I can relate to Nitro’s description of loose trucks on a skateboard, but I don’t know how I feel about that on a snowboard. Basically, a skateboard with loose trucks is limited to a lower top speed before it gets the “speed wobbles,” which is when the board begins to oscillate side to side (often resulting in fright and / or gnarly road rash). The only way to avoid speed wobbles is to slow down, and the same was true on the Gullwing. It was super responsive and loose feeling, which can be great in certain conditions, but it also has a speed limit after which the stability of the board diminishes.

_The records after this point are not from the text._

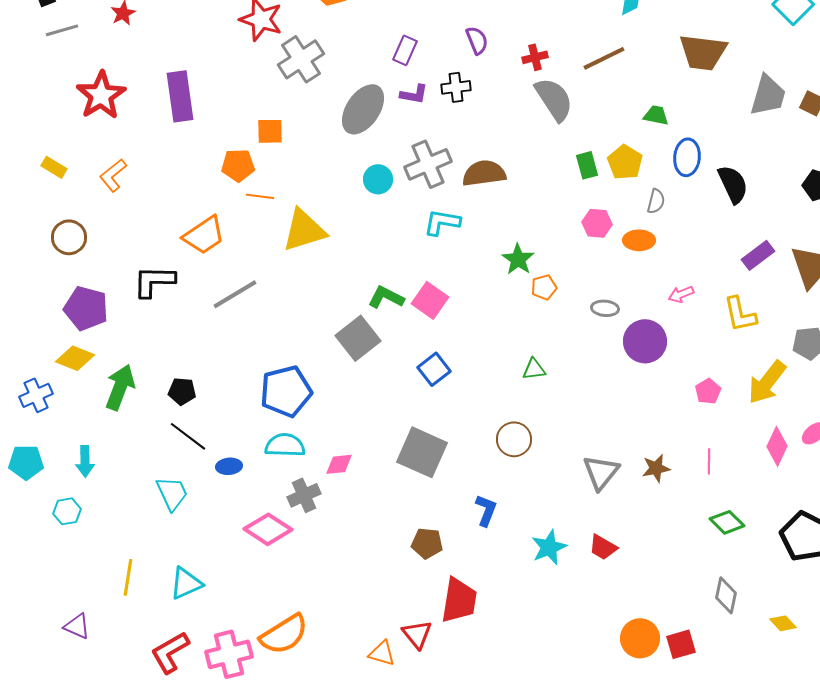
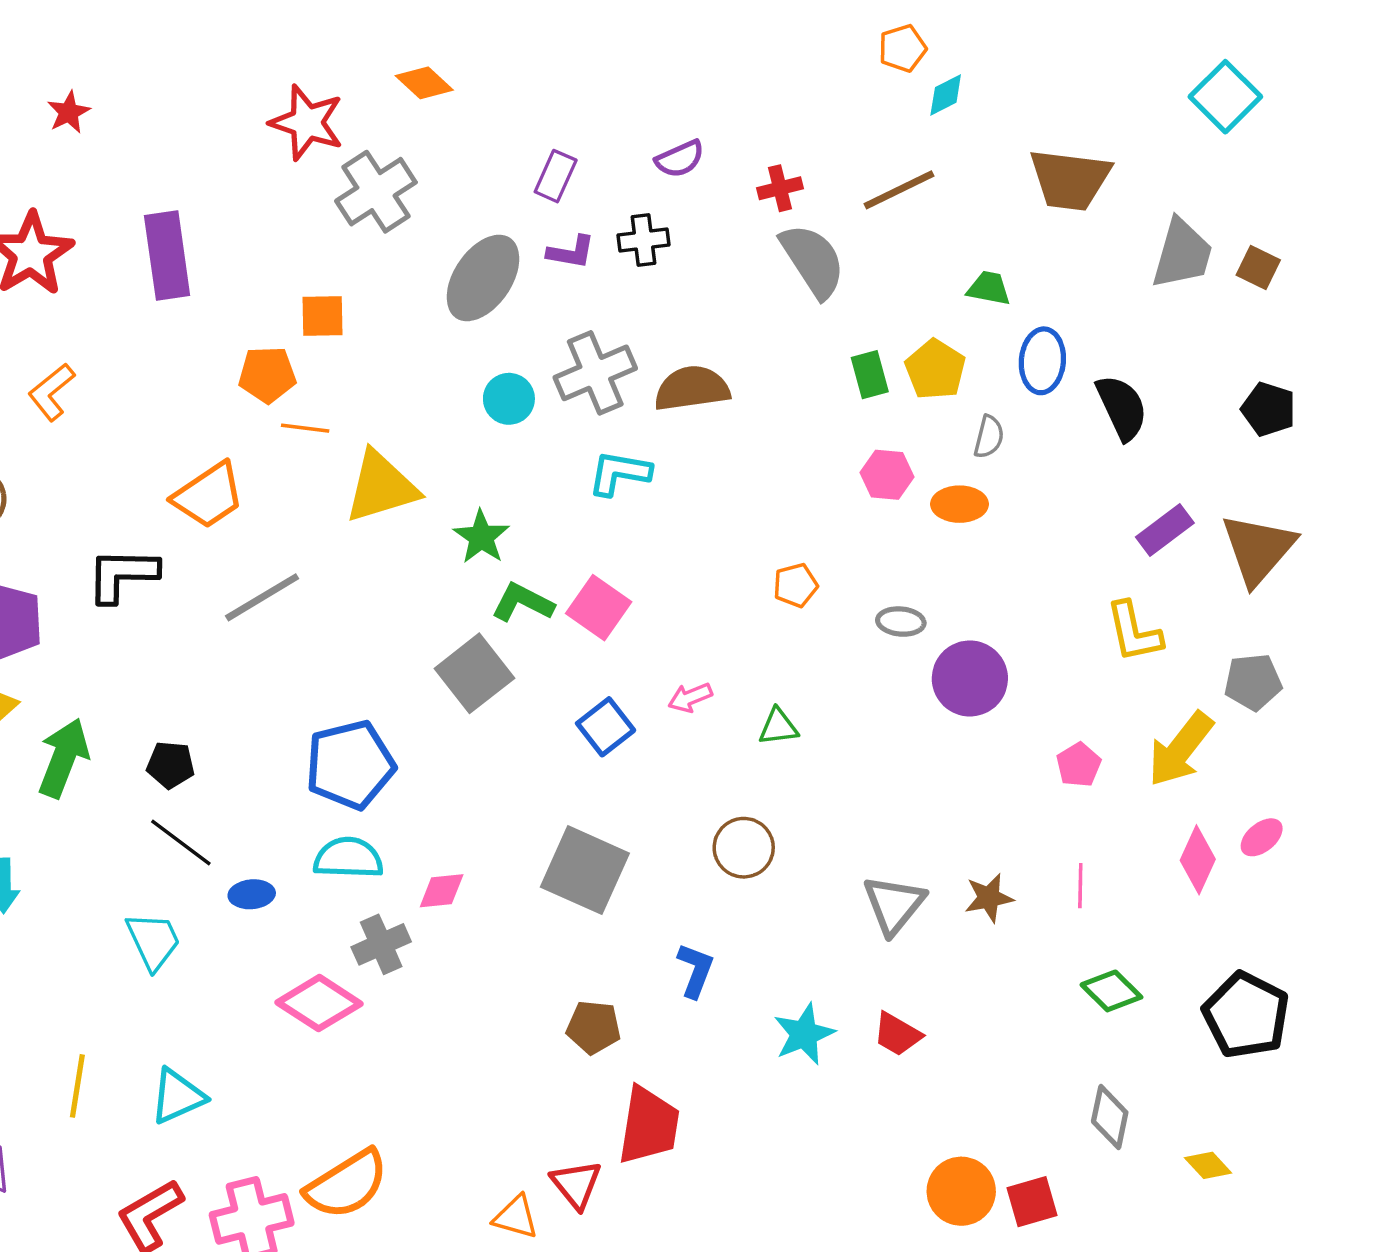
purple semicircle: (477, 40) -> (680, 159), turned 88
green star: (518, 259) -> (481, 537), moved
pink arrow: (681, 294) -> (690, 697), moved

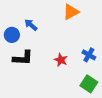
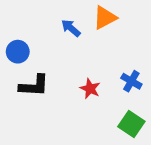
blue arrow: (31, 25) -> (71, 28), moved

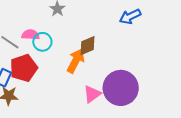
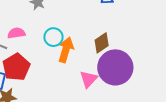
cyan circle: (42, 42) -> (53, 37), moved
brown diamond: (87, 46) -> (102, 43), moved

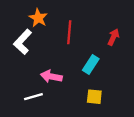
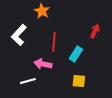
orange star: (38, 18) -> (42, 11), moved
red line: (69, 32) -> (54, 42), moved

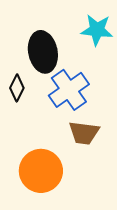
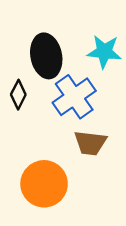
cyan star: (97, 30) -> (104, 52), moved

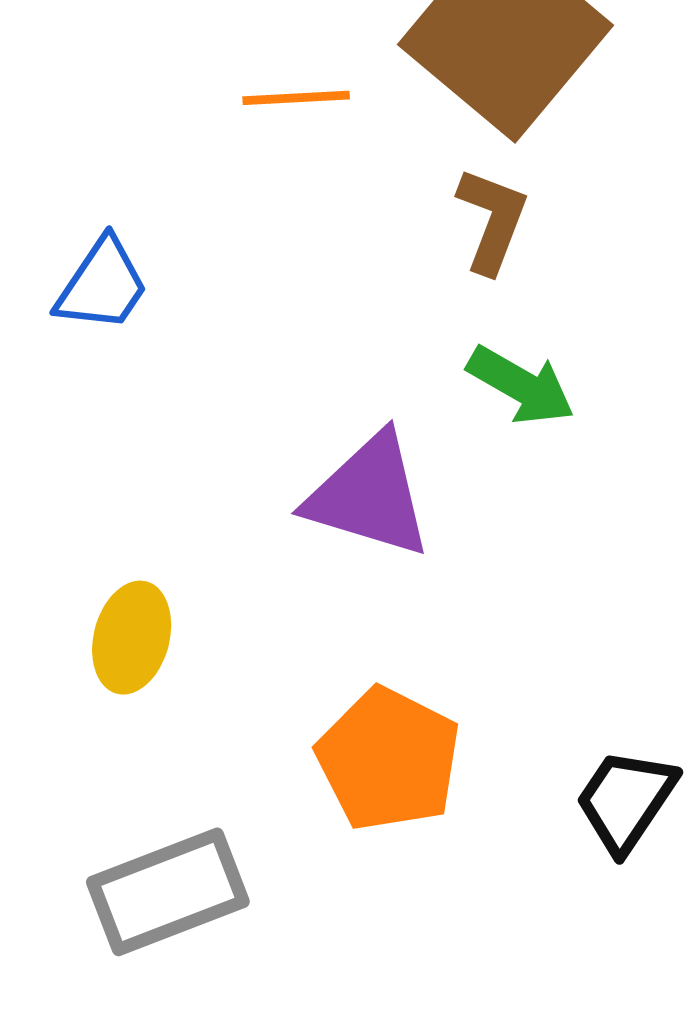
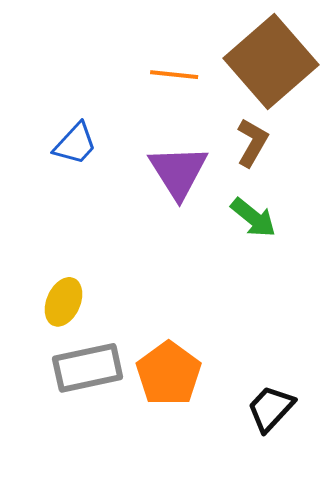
purple triangle: (369, 496) -> (178, 172), moved, turned 32
gray rectangle: (168, 892) -> (88, 368), moved

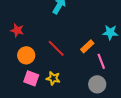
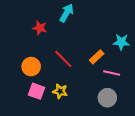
red star: (17, 30) -> (40, 28), moved
pink line: (101, 61) -> (112, 73), turned -56

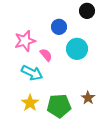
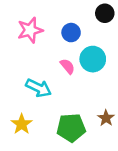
pink star: (25, 41) -> (30, 30), moved
pink semicircle: (46, 55) -> (67, 66), moved
yellow star: (30, 103) -> (22, 124), moved

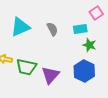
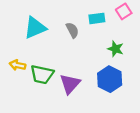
cyan rectangle: (80, 29) -> (97, 18), moved

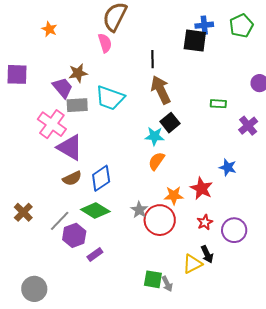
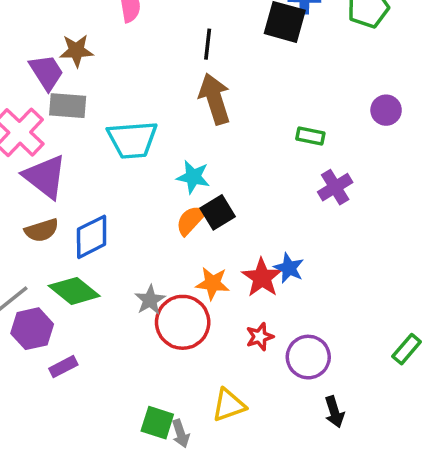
cyan trapezoid: (110, 98) -> (132, 140), moved, turned -32
black square: (170, 123) -> (218, 212), moved
purple cross: (248, 126) -> (335, 187), moved
blue star: (228, 167) -> (289, 268), moved
black arrow: (207, 254) -> (334, 412), moved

I was taking a run down Kirby’s, which is north facing through steep trees into a series of rocky chutes. Boarding out to the area, I noticed the Gullwing was very responsive, but also noticed the wobble a little bit on a few dips and bumpy parts of the “kitchen wall.” I felt like I was being bucked off moguls and irregularities as a result of having less contact edge during the descent. I would pre-ollie over bumps and land in the troughs, trying to keep chatter down. The only way I could do so was to understand the reason I was being bucked and felt little control: I had breached the board’s speed barrier. Once I realized I was maybe going too fast, scrubbing speed was also tough to control. I initiated a toe-side scrub down “Kirbies right,” but the contact length was less than other boards because of the Gullwing shape and therefore not as effective.
Different temperature conditions affected the board as well. I made a run through some great moguls, which were super fun (playful, which this board is), to a catwalk that had slightly warmer snow. The base didn’t carry across the snow as cleanly and smoothly as other bases I’ve been on. (This kind of transition is normal, however the Gullwing seemed stickier.)
The Team Gullwing was semi-soft, with a stiff overall flex but a soft feel on the nose and tail, which could be pressed easily (aided by relatively catch-free edges and the Gullwing design). The pop on this board was certainly among the best and most powerful of any board I’ve ridden, though I did notice that landing took a little more concentration because the rocker would literally rock me into a back wheelie. The flared up nose and tail also made “the run” harder: hopping and bouncing off the nose and tail in alternating presses to move across flat spots or gain elevation.
The Team Gullwing is a very fun board without being too serious. It fits certain areas of snowboarding well, such as popping hits, low-angle jibbing, and hucking off jumps, but is not quite a one-board quiver in my mind. The main issue I found was the speed limitation. I like to go fast, and I felt a large lack of control at high speed, which is a common feel to boards that have such a drastic angle of mid-length camber, such as Banana Tech from Lib Tech.
Bottom line, if you don’t mind sacrificing a little speed for playfulness, the Team Gullwing is a very solid option.